Mayan December 21, 2012 End Date Wrong?

Reprint from ABCNews.

The Mayan Inscriptions' Palace at the Palenque archaeological site, in Chiapas state. (Omar Torres/AFP/Getty Images)

Professor Gerardo Aldana, an associate professor of Chicana and Chicano Studies at U.C. Santa Barbara, said that the date could be inaccurate by 50 to 100 years or even more.

Aldana says that scholars have used the fixed numerical value called GMT constant to figure out the correlation between the Mayan and Gregorian dates. He says that the method has never been proven conclusively.

He added that his findings might challenge the accepted Gregorian dates, which are published in the new book “Calendars and Years II: Astronomy and Time in the Ancient and Medieval World.”

In his research, he attempted to reconstruct the astronomical practices of the ancient Maya people.

“One of the principal complications is that there are really so few scholars who know the astronomy, the epigraphy, and the archeology,” Aldana said in a release.

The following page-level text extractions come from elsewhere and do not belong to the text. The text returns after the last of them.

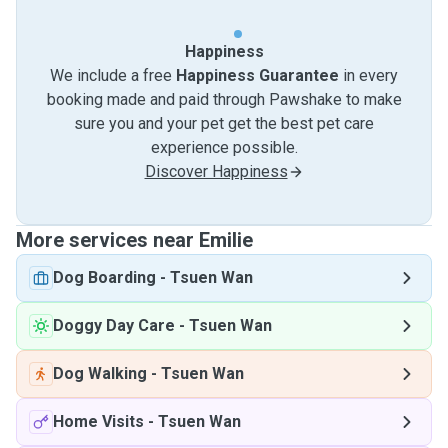
Happiness
We include a free
Happiness Guarantee
in every
booking made and paid through Pawshake to make
sure you and your pet get the best pet care
experience possible.
Discover Happiness
More services near Emilie
Dog Boarding
-
Tsuen Wan
Doggy Day Care
-
Tsuen Wan
Dog Walking
-
Tsuen Wan
Home Visits
-
Tsuen Wan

“Because there are so few people who are working on that, you get people who don’t see the full scope of the problem. And because they don’t see the full scope, they buy into things they otherwise wouldn’t. It’s a fun problem.”

Researcher Questions Accuracy of Mayan Calendar’s 2012 Prophecy and Other Dates

The GMT constant, named for early Mayan scholars Joseph Goodman, Juan Martinez-Hernandez and J. Eric S. Thompson, is partly based on astronomical events. Those early Mayanists relied heavily on dates found in colonial documents written in Mayan languages and recorded in the Latin alphabet, the release said.

A later scholar, American linguist and anthropologist Floyd Lounsbury, further supported the GMT constant.

But, through his research reconstructing Mayan astronomical practices and reviewing data in the archeological record, the release said Aldana found weaknesses in Lounsbury’s work that cause the argument behind the GMT constant to fall “like a stack of cards.”

“This may not seem to be much, but what it does is destabilize the entire argument,” he said.

“A few scholars have stood up and said, ‘No, the GMT is wrong,'” Aldana said. “But in my opinion, what they’ve done is try to provide alternatives without looking at why the GMT is wrong in the first place.”